══ INPUT DATA ══

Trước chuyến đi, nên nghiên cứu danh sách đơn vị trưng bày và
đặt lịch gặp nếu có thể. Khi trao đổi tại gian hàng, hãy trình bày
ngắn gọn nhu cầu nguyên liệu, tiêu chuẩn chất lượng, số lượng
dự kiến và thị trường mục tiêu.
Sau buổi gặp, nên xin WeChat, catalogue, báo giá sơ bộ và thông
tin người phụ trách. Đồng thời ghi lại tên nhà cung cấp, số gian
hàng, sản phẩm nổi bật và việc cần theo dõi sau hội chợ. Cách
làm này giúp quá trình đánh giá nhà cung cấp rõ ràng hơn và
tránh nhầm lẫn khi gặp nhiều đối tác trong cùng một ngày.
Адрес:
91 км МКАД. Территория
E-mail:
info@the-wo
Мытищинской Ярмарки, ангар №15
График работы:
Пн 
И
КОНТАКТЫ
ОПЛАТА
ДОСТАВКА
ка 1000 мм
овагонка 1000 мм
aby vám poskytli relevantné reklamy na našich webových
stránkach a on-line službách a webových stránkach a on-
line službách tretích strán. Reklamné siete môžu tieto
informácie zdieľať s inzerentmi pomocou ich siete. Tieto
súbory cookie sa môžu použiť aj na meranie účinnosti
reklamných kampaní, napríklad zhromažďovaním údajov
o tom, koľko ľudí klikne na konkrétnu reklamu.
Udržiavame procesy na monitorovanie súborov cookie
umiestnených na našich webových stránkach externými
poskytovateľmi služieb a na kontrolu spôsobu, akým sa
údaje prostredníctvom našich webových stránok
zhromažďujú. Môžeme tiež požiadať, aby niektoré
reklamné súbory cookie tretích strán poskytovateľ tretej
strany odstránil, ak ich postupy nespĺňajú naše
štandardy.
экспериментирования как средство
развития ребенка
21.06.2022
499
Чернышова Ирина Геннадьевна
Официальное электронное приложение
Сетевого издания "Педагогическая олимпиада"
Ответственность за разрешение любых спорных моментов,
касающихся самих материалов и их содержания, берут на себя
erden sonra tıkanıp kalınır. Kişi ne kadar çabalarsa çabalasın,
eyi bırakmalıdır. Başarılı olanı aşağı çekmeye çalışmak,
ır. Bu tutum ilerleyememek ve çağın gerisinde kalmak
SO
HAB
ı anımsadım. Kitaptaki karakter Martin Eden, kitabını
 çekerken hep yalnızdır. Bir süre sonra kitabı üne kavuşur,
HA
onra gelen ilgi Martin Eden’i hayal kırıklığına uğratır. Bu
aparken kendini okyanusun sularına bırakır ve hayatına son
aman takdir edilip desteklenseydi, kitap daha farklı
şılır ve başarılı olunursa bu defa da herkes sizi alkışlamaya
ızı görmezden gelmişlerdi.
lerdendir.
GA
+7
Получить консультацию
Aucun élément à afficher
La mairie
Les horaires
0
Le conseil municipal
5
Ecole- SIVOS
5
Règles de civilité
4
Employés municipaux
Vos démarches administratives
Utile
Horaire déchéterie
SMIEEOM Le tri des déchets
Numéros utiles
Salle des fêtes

═══

[ACTION ITEM]
The answer is all of the material, repeated exactly.

[TASK RESULT]
Trước chuyến đi, nên nghiên cứu danh sách đơn vị trưng bày và
đặt lịch gặp nếu có thể. Khi trao đổi tại gian hàng, hãy trình bày
ngắn gọn nhu cầu nguyên liệu, tiêu chuẩn chất lượng, số lượng
dự kiến và thị trường mục tiêu.
Sau buổi gặp, nên xin WeChat, catalogue, báo giá sơ bộ và thông
tin người phụ trách. Đồng thời ghi lại tên nhà cung cấp, số gian
hàng, sản phẩm nổi bật và việc cần theo dõi sau hội chợ. Cách
làm này giúp quá trình đánh giá nhà cung cấp rõ ràng hơn và
tránh nhầm lẫn khi gặp nhiều đối tác trong cùng một ngày.
Адрес:
91 км МКАД. Территория
E-mail:
info@the-wo
Мытищинской Ярмарки, ангар №15
График работы:
Пн 
И
КОНТАКТЫ
ОПЛАТА
ДОСТАВКА
ка 1000 мм
овагонка 1000 мм
aby vám poskytli relevantné reklamy na našich webových
stránkach a on-line službách a webových stránkach a on-
line službách tretích strán. Reklamné siete môžu tieto
informácie zdieľať s inzerentmi pomocou ich siete. Tieto
súbory cookie sa môžu použiť aj na meranie účinnosti
reklamných kampaní, napríklad zhromažďovaním údajov
o tom, koľko ľudí klikne na konkrétnu reklamu.
Udržiavame procesy na monitorovanie súborov cookie
umiestnených na našich webových stránkach externými
poskytovateľmi služieb a na kontrolu spôsobu, akým sa
údaje prostredníctvom našich webových stránok
zhromažďujú. Môžeme tiež požiadať, aby niektoré
reklamné súbory cookie tretích strán poskytovateľ tretej
strany odstránil, ak ich postupy nespĺňajú naše
štandardy.
экспериментирования как средство
развития ребенка
21.06.2022
499
Чернышова Ирина Геннадьевна
Официальное электронное приложение
Сетевого издания "Педагогическая олимпиада"
Ответственность за разрешение любых спорных моментов,
касающихся самих материалов и их содержания, берут на себя
erden sonra tıkanıp kalınır. Kişi ne kadar çabalarsa çabalasın,
eyi bırakmalıdır. Başarılı olanı aşağı çekmeye çalışmak,
ır. Bu tutum ilerleyememek ve çağın gerisinde kalmak
SO
HAB
ı anımsadım. Kitaptaki karakter Martin Eden, kitabını
 çekerken hep yalnızdır. Bir süre sonra kitabı üne kavuşur,
HA
onra gelen ilgi Martin Eden’i hayal kırıklığına uğratır. Bu
aparken kendini okyanusun sularına bırakır ve hayatına son
aman takdir edilip desteklenseydi, kitap daha farklı
şılır ve başarılı olunursa bu defa da herkes sizi alkışlamaya
ızı görmezden gelmişlerdi.
lerdendir.
GA
+7
Получить консультацию
Aucun élément à afficher
La mairie
Les horaires
0
Le conseil municipal
5
Ecole- SIVOS
5
Règles de civilité
4
Employés municipaux
Vos démarches administratives
Utile
Horaire déchéterie
SMIEEOM Le tri des déchets
Numéros utiles
Salle des fêtes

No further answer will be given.